- Theatrical release poster
- Directed by: Werner Herzog
- Written by: Werner Herzog; Bob Ellis;
- Produced by: Lucki Stipetic
- Starring: Bruce Spence
- Cinematography: Jörg Schmidt-Reitwein
- Edited by: Beate Mainka-Jellinghaus
- Music by: Wandjuk Marika (didjeridu)
- Release date: 1984;
- Running time: 100 minutes
- Country: West Germany
- Language: English

= Where the Green Ants Dream =

1984 West German film

Where the Green Ants Dream (Wo die grünen Ameisen träumen) is a 1984 English-language West German film directed and co-written by Werner Herzog, made in Australia. Based on a true story about Indigenous land rights in Australia, but slated as a mixture of fact and fiction, it only got a limited release in Australia, where it was not well received by critics; the film fared a bit better in Europe and North America.

==Plot==
Lance Hackett, a geologist for Ayers Mining Company, has identified a promising location to search for uranium in the Outback near Coober Pedy, South Australia. Explosives are to be used to analyze the "geological substructure of the region", so the local Aboriginal people block the work, as they claim the area is where the green ants dream, and that disturbing the ants will destroy humanity. Hackett finds himself the intermediary between his employer and the tribe, and becomes increasingly sympathetic to the indigenous worldview and cause.

Baldwin Ferguson, an executive vice-president of Ayers, is unable to sway the tribal elders with either a trip to Melbourne or the gift of a large, green military airplane that they ask for. The case goes to trial, and the judge decides in favor of the mining company.

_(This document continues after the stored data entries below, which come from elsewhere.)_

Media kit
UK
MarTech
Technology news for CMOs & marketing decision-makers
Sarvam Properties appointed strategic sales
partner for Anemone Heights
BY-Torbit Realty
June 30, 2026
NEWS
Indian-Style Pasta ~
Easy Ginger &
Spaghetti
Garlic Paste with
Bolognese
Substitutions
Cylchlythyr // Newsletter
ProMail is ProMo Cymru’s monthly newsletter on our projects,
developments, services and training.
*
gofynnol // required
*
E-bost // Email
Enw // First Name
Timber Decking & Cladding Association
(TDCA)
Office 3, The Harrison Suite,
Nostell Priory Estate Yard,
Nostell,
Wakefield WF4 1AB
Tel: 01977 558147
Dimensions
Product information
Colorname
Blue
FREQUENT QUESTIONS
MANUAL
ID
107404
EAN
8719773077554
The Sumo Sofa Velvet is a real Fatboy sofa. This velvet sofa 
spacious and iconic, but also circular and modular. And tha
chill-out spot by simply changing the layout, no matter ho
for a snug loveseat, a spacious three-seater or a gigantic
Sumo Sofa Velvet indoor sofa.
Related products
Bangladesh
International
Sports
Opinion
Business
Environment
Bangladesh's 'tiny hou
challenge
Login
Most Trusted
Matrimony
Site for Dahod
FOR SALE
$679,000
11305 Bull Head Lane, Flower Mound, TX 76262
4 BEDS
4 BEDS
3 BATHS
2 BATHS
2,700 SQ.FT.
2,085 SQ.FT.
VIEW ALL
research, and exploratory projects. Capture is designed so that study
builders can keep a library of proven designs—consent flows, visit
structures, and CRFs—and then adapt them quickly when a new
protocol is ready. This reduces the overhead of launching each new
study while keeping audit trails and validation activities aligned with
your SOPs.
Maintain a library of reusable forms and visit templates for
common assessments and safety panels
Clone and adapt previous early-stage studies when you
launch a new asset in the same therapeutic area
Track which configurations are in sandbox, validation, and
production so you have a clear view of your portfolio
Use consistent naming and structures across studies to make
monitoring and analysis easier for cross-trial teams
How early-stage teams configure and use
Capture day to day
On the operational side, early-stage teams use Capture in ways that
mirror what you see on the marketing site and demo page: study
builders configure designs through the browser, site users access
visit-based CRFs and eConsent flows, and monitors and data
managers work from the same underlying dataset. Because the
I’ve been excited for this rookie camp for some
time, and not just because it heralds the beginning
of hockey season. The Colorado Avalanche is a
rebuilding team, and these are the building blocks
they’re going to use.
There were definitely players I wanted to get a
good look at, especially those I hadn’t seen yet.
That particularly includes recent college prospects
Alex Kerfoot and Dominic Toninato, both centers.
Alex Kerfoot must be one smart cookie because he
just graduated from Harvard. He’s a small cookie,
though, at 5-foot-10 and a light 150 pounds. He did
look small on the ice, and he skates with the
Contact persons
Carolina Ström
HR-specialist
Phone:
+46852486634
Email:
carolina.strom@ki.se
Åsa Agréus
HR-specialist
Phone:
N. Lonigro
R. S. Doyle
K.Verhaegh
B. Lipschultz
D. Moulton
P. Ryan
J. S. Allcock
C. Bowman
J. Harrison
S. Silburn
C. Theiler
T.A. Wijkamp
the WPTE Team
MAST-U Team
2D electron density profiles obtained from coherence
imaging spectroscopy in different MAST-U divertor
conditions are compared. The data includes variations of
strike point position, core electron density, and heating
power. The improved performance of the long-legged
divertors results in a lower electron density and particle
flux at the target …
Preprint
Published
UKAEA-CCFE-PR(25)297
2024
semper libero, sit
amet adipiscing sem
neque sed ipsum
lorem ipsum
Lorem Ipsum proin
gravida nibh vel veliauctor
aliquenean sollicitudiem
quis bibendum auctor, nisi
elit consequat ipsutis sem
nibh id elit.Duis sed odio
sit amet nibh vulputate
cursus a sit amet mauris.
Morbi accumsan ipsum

Two of the tribal elders take to spending their days sitting in the airplane, and one, Dayipu, is in it when Watson, a younger member of the tribe who learned to fly in the air force, takes it up to prove he can. The plane does not have much fuel, and Watson, who is drunk, crashes in the hills. Ayers begins their work, drilling test holes and setting off small explosives, but Hackett quits and goes to live in an old water tank offered to him by another white man who was profoundly affected by studying the local Aboriginal culture.

==Production==
Based partly on the Milirrpum v Nabalco Pty Ltd ("Gove land rights") case about Indigenous land rights on the Gove Peninsula in Arnhem Land, Northern Territory, the film is a mix of fact and fiction. The green ant mythology is Herzog's own invention, but some First Nations peoples did consider the green ant to be a totem animal that created the world and humans. Wandjuk Marika noted that the ant Dreaming belief existed in a clan that lived near Oenpelli in the Northern Territory.

Herzog made use of professional actors, as well as Aboriginal activists from the Northern Territory who were involved in the Milirrpum case and local Aboriginal people from the main filming location, the desert town of Coober Pedy, South Australia. Filming also took place in and near Melbourne, Victoria.

Wandjuk Marika, recommended to Herzog by Phillip Adams, was a leader of the Rirratjingu clan of the Yolngu people, and an artist and musician who was involved in activism for Aboriginal rights. His didgeridoo music is used in the movie, and several members of his family were also cast in the film. The contract with Herzog allowed the Marikas to make enough money to move from Yirrkala to their ancestral region of Yalangbara (aka Port Bradshaw).

==Reception==
Critics of the film found it uncomfortably placed between a documentary and a feature film. Australian Film Commission chairman Phillip Adams was particularly incensed, feeling the film implied that the Australian Government was against Aboriginal peoples, and wrote an article titled "Dammit Herzog, you are a Liar!"

Filmnews viewed the film's characters as overly stereotypical, "banal caricatures lost in the fog of Herzog's European arthouse auteurism", but said it made "a positive contribution to the present discourse of Aboriginal land rights". Sandra Hill in The Bulletin found the film's ending and anti-consumerist messages to be "high-minded".

The film was generally poorly-reviewed in Australia and did not get a wide release there. It did not do as well in Germany as Herzog's previous films, but his name and reputation were able to get it a wide release in North America and Europe.

==Film festivals and accolades==
The film was entered in the 1984 Cannes Film Festival, but did not win any awards.
It appeared as an official selection at the Toronto International Film Festival, the Thessaloniki Film Festival, Montreal's Festival du nouveau cinéma, and the Moscow International Film Festival, but was not selected for inclusion in either the Sydney Film Festival or the Melbourne International Film Festival.

At the 1984 German Film Awards, the film won a Silver award in the Outstanding Feature Film category and a Gold award for Best Cinematography. Additionally, in March 1985 it was chosen as the film of the United Nations International Conference of Constitutional Rights in Quebec City.